Durant la période des fêtes, les Églises vont-elles baisser la garde au Liban ?

Création d’offices supplémentaires, dédoublement de la messe de Noël et d’autres mesures de précaution sont prévues, alors que resurgit la querelle sur le procédé de la communion.

Durant la période des fêtes, les Églises vont-elles baisser la garde au Liban ?

La communion à la main, une pratique alternative à la communion dans la bouche, recommandée tant que le pandémie sévit. Photo DR

À un an d’intervalle, le Liban affronte une saison des fêtes dont les conséquences, l’an dernier, ont été catastrophiques sur le plan sanitaire, puisqu’elles se sont traduites dans les semaines qui ont suivi par une explosion des cas de Covid-19, des hôpitaux pleins à craquer et des dizaines de morts par jour.

Par la voix de leurs chefs, toutes les Églises du Liban ont solennellement renouvelé leur appui, au nom du bien commun et de la coopération avec les pouvoirs publics, au discours officiel de prévention de la pandémie et relayé la campagne de vaccination du ministère de la Santé.

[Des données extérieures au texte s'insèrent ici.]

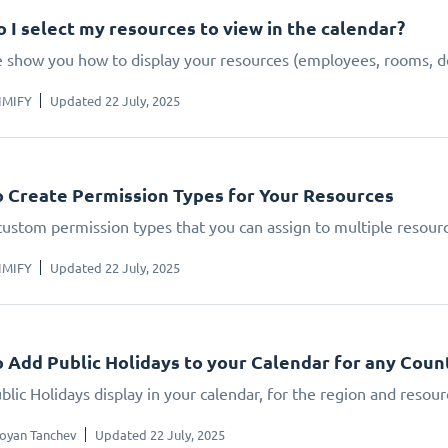
 I select my resources to view in the calendar?
 show you how to display your resources (employees, rooms, dev
IMIFY
Updated 22 July, 2025
 Create Permission Types for Your Resources
custom permission types that you can assign to multiple resour
IMIFY
Updated 22 July, 2025
 Add Public Holidays to your Calendar for any Count
lic Holidays display in your calendar, for the region and resour
oyan Tanchev
Updated 22 July, 2025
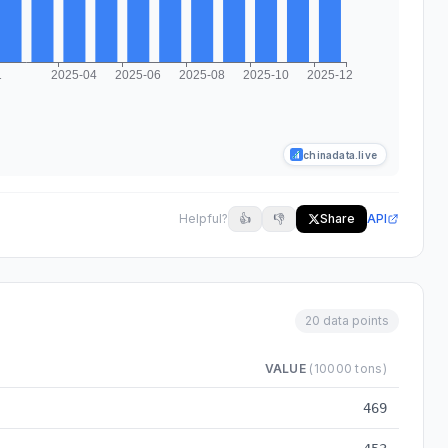
chinadata.live
Helpful?
👍
👎
Share
API
20 data points
VALUE
(10000 tons)
m 2024-03 to 2025-12
469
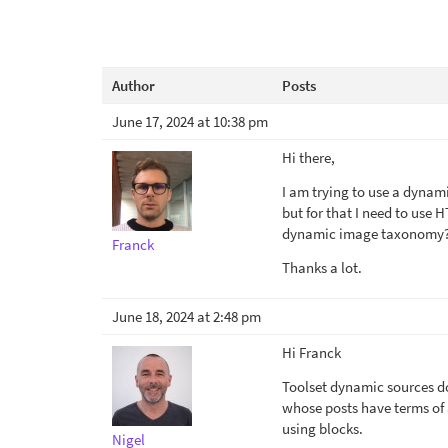
Author
Posts
June 17, 2024 at 10:38 pm
Hi there,
I am trying to use a dynam
but for that I need to use
dynamic image taxonomy
Franck
Thanks a lot.
June 18, 2024 at 2:48 pm
Hi Franck
Toolset dynamic sources do
whose posts have terms of
using blocks.
Nigel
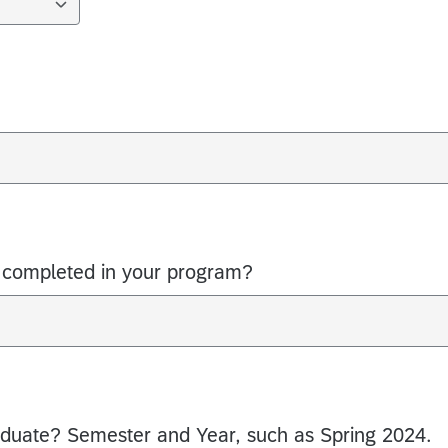
completed in your program?
duate? Semester and Year, such as Spring 2024.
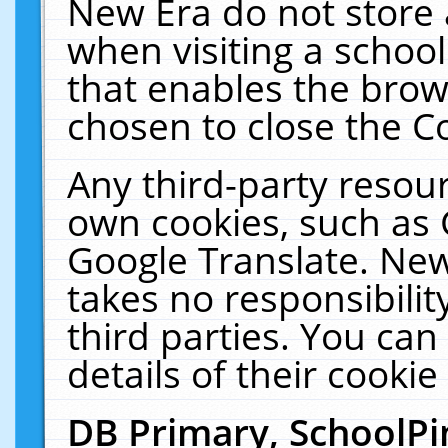
New Era do not store 
when visiting a schoo
that enables the bro
chosen to close the C
Any third-party resourc
own cookies, such as 
Google Translate. New
takes no responsibilit
third parties. You can
details of their cookie
DB Primary, SchoolPi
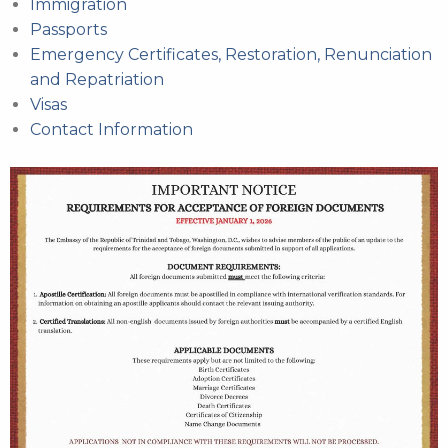
Immigration
Passports
Emergency Certificates, Restoration, Renunciation
and Repatriation
Visas
Contact Information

Toutefois, en pratique, il est facile de constater que ces consignes sont inégalement respectées. Ces normes sont pourtant claires et relativement simples : port du masque, respect de la limitation du nombre de fidèles présents durant l’office religieux, occupation d’un banc sur deux, avec un nombre de personnes limité par banc, désinfection régulière de l’église, usage de liquide antiseptique. Il faut dire toutefois, à la décharge des prêtres, qu’une part du non-respect des gestes barrières est de la responsabilité de la population dans son ensemble. Dans l’Église grecque-orthodoxe, on a même instauré un office supplémentaire, en milieu de semaine, le mercredi, pour ceux qui veulent éviter l’engorgement des deux messes du samedi et dimanche. Dans certaines paroisses maronites, on songe à dédoubler la messe de Noël.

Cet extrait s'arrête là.